A vot’ bon cœur ? Non : solidarité !

Gabrielle Lefèvre

Journaliste

Les plus importantes ONG œuvrant à la coopération au développement des populations les plus pauvres dans le monde sont parfois confrontées à la méfiance du public par rapport à l’usage fait de l’argent récolté. L’Association pour une éthique dans les récoltes de fonds répond à ce problème.

Il s’agit en effet de sommes importantes, glanées auprès du public (individus et entreprises), augmentées par des apports publics (fonds de coopération au développement, belges et européens), permettant l’achat de biens de première nécessité, de médicaments, de nourriture ou d’aide d’urgence en cas de guerres, de catastrophes, à l’échelle mondiale. Car les plus grandes ONG sont internationales, des sortes de multinationales de la générosité !

Le 6 juin 1996, une association sans but lucratif, « Association pour une Ethique dans les Récoltes de Fonds », (AERF) a été constituée et a adopté un Code Ethique. Il y est clairement expliqué que « Invoquer la solidarité et les sentiments nobles pour récolter des fonds ne peut supporter aucune trahison. Solliciter le soutien financier du public correspond à une forme de contrat moral entre deux parties, fait d’estime et de loyauté. »

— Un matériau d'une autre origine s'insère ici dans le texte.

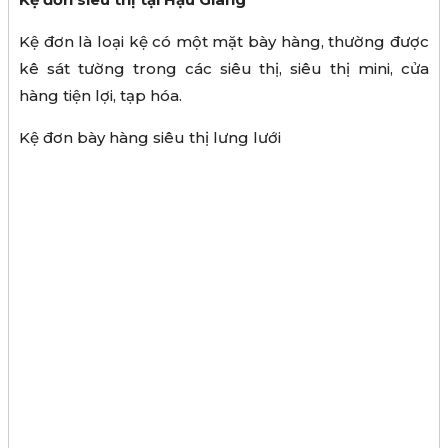
Kệ đơn là loại kệ có một mặt bày hàng, thường được
kê sát tường trong các siêu thị, siêu thị mini, cửa
hàng tiện lợi, tạp hóa.
Kệ đơn bày hàng siêu thị lưng lưới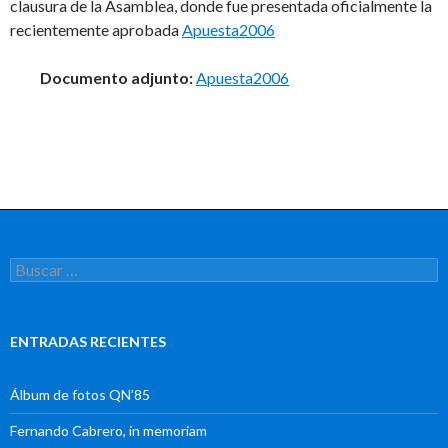
clausura de la Asamblea, donde fue presentada oficialmente la
recientemente aprobada
Apuesta2006
Documento adjunto:
Apuesta2006
Buscar:
ENTRADAS RECIENTES
Álbum de fotos QN’85
Fernando Cabrero, in memoriam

Or, il n’existait pas de cadre légal garantissant les valeurs d’éthique, même si les ONG sont très contrôlées sur le plan de leur fonctionnement notamment financier. Ce Code énumère ainsi les aspects déontologiques liés à toute action sollicitant la générosité du public :
qualité des documents et des messages nécessaires pour garantir le droit à l’information des donateurs et assurer la transparence des comptes ;

  • clarté de la destination des fonds récoltés ;
  • respect de la volonté et du goodwill des donateurs ;
  • respect de la dignité des personnes bénéficiant de l’action de l’association ;
  • respect de la vie privée des bénéficiaires et des donateurs ;
  • rigueur des modes de recherche de fonds (dont la gestion des fichiers).

Enfin, l’AERF dispose d’un organe de contrôle ce qui en fait le premier dispositif complet et autorégulateur des aspects éthiques de la récolte de fonds dans notre pays.

Des méthodes de collecte plus dynamiques

Ces dernières années, nous avons vu se modifier la manière dont les fonds sont récoltés. Les moyens traditionnels sont la demande par courrier, lors de conférences, de manifestations, de la parution d’articles de presse, à la sortie des églises… A présent, internet, les réseaux sociaux accompagnent ces anciennes méthodes. Et l’on voit de plus en plus souvent des jeunes et sémillants étudiants distribuer des tracts, faire signer des pétitions et approcher les potentiels donateurs dans les rues et même en porte à porte. Le marketing est à l’œuvre et cela pose parfois question sur l’aspect un peu intrusif de la méthode.

Il y a aussi des méthodes sympathiques ou sportives comme les petits déjeuners des Magasins du monde Oxfam ou des marches (voire des marathons) et nages parrainées.

Du global à l’individuel

Le contenu des messages a lui aussi changé à partir des années 70. Les ONG expliquaient des situations globales, leurs modes d’actions et comment les aider dans ce devoir moral de partenariat avec des populations non plus assistées mais qui reprennent leur sort en main.  C’était l’époque des décolonisations. On est passé de la charité (« le petit Chinois qui meurt de faim ») au partenariat libérateur. Les agences des Nations Unies inondaient les rédactions de journaux et de médias audio-visuels d’analyses longues et fouillées des actions sur le terrain et des enjeux globaux pour l’humanité. De grandes campagnes dénonçaient particulièrement les sommes astronomiques investies dans les armements et le nucléaire guerrier alors que des populations rurales étaient victimes de famines dues au mal-développement. On dénonçait ainsi les causes des malheurs de l’humanité : la guerre froide et  l’exploitation économique des pays riches en ressources naturelles et l’asservissement des populations aux rapacités des multinationales soutenues par de grandes puissances comme les Etats-Unis et la Grande-Bretagne.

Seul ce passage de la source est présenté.